Wednesday, March 16, 2005

T.G.I. March 17th tomorrow

(Do you know that it took me ten years to figure out what those letters stood for? Us immigrants are at a definite disadvantage as far as these hidden little meanings are concerned.)

I am not Irish (who is shocked by this assertion?) and so the 17th has no Patty’s Day associations for me. Though I did live in Chicago for a number of years and that city went hog wild over the holiday. I mean, it really was a holiday, where nothing was required of you except to drink a lot and wear green. Preferably the donning of the attire would precede the drinking, but you never knew. This was a city that died it’s river green. You can’t expect great sanity from a city that (at least in the 70s) liked to purposefully dump green die into the already murky waters.
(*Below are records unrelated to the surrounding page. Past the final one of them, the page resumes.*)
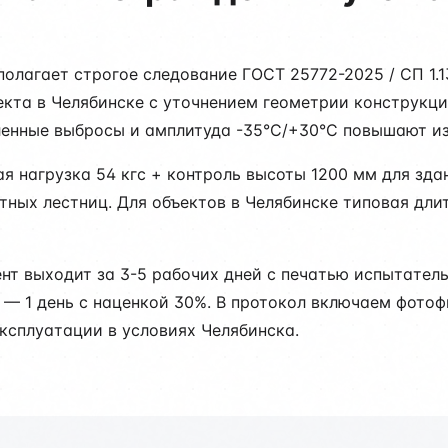
олагает строгое следование ГОСТ 25772-2025 / СП 1.1
кта в Челябинске с уточнением геометрии конструкций
енные выбросы и амплитуда -35°C/+30°C повышают из
я нагрузка 54 кгс + контроль высоты 1200 мм для здан
тных лестниц. Для объектов в Челябинске типовая дли
ент выходит за 3-5 рабочих дней с печатью испытате
е — 1 день с наценкой 30%. В протокол включаем фото
ксплуатации в условиях Челябинска.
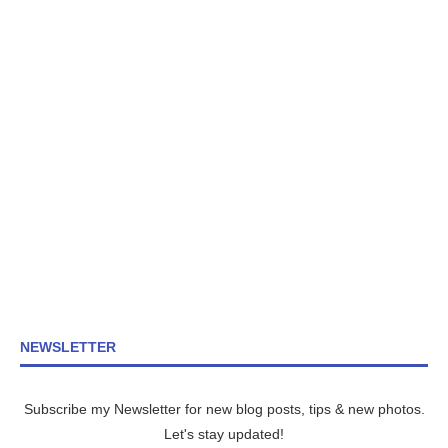
NEWSLETTER
Subscribe my Newsletter for new blog posts, tips & new photos.
Let's stay updated!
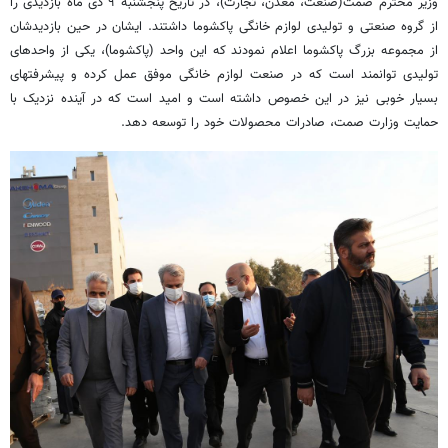
وزیر محترم صمت(صنعت، معدن، تجارت)، در تاریخ پنجشنبه ۹ دی ماه بازدیدی را
از گروه صنعتی و تولیدی لوازم خانگی پاکشوما داشتند. ایشان در حین بازدیدشان
از مجموعه بزرگ پاکشوما اعلام نمودند که این واحد (پاکشوما)، یکی از واحدهای
تولیدی توانمند است که در صنعت لوازم خانگی موفق عمل کرده و پیشرفت­های
بسیار خوبی نیز در این خصوص داشته ­است و امید است که در آینده نزدیک با
حمایت وزارت صمت، صادرات محصولات خود را توسعه دهد.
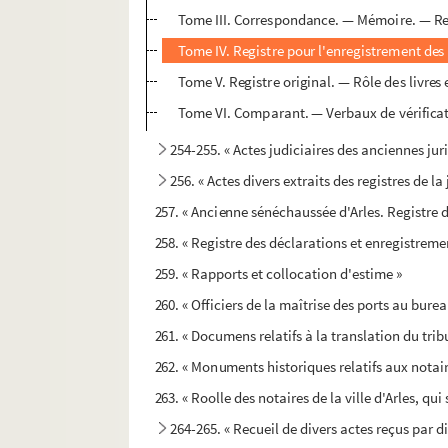
Tome III. Correspondance. — Mémoire. — Rem
Tome IV. Registre pour l'enregistrement des p
Tome V. Registre original. — Rôle des livres
Tome VI. Comparant. — Verbaux de vérificatio
254-255. « Actes judiciaires des anciennes juri
256. « Actes divers extraits des registres de la
257. « Ancienne sénéchaussée d'Arles. Registre d
258. « Registre des déclarations et enregistrem
259. « Rapports et collocation d'estime »
260. « Officiers de la maîtrise des ports au bure
261. « Documens relatifs à la translation du trib
262. « Monuments historiques relatifs aux notaire
263. « Roolle des notaires de la ville d'Arles, qu
264-265. « Recueil de divers actes reçus par di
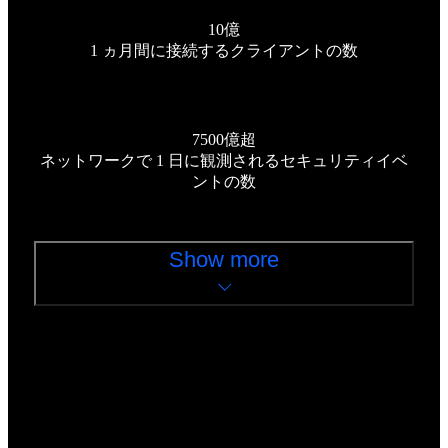
10億
1 ヵ月間に接続するクライアントの数
7500億超
ネットワークで 1 日に観測されるセキュリティイベ
ントの数
Show more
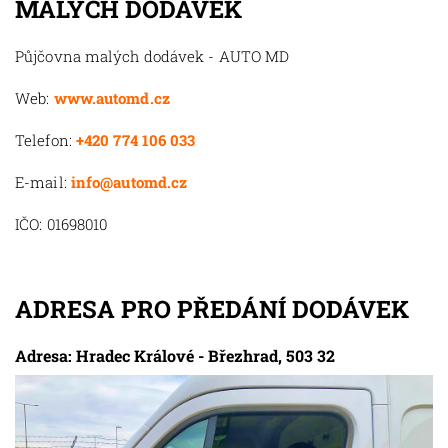
MALÝCH DODÁVEK
Půjčovna malých dodávek - AUTO MD
Web:
www.automd.cz
Telefon:
+420 774 106 033
E-mail:
info@automd.cz
IČO: 01698010
ADRESA PRO PŘEDÁNÍ DODÁVEK
Adresa: Hradec Králové - Březhrad, 503 32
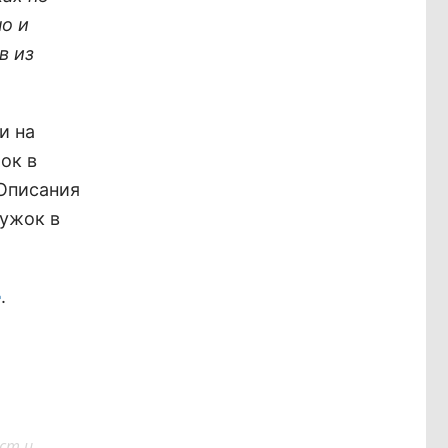
о и
в из
и на
ок в
 Описания
ружок в
.
е
ст и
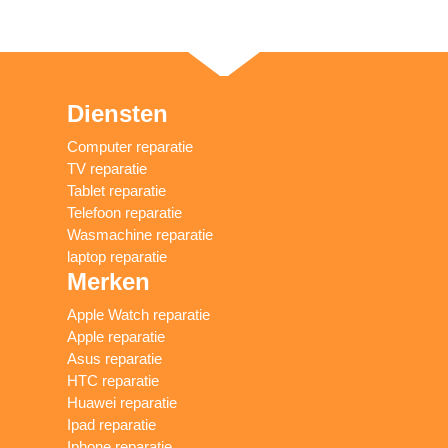
Diensten
Computer reparatie
TV reparatie
Tablet reparatie
Telefoon reparatie
Wasmachine reparatie
laptop reparatie
Merken
Apple Watch reparatie
Apple reparatie
Asus reparatie
HTC reparatie
Huawei reparatie
Ipad reparatie
Iphone reparatie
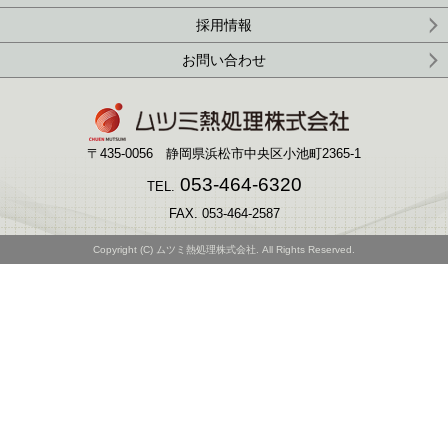
採用情報
お問い合わせ
〒435-0056 静岡県浜松市中央区小池町2365-1
053-464-6320
TEL.
FAX. 053-464-2587
Copyright (C) ムツミ熱処理株式会社. All Rights Reserved.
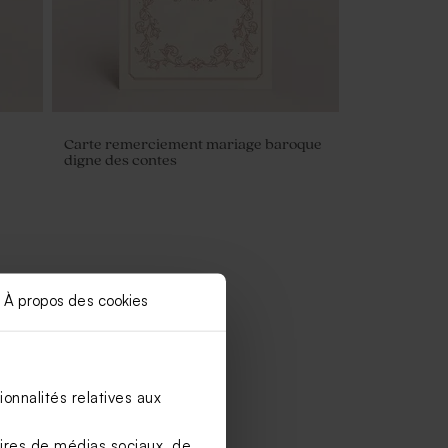
Carte remerciement mariage baroque
digne des contes
À propos des cookies
onnalités relatives aux
aires de médias sociaux, de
It’s not St. Patricks that I am heralding, it’s the arrival of Spring Break for me. After I teach my Thursday class, I hop on the plane and take my books, my camera and my restlessness over to New York for the week.

A student in my seminar today told me that she was going to Paris with her mom for Spring Break. She asked for tips and ideas and as I told her about my favorite hobby there of people watching, of children-going-to-school-holding-their-rushed-doting-parent’s-hand watching, of older-men-and-women-enjoying-a-late-night-dinner-watching, she said: “yeah… it sounds like New York.”

Maybe. Except there aren’t establishments that facilitate that in New York. [Write and tell me if you know of a café where I can alternate between staring into space and taking in the presence of others for hours on end. Because that’s even better than a day at a spa for me.]


Still, New York is New York and tomorrow night I’ll blog with the inevitable sound of sirens and car horns somewhere in the backdrop. No saffron banners to distract me this time. Only the city there with its New York-ish smells and rat clusters. I can deal with that.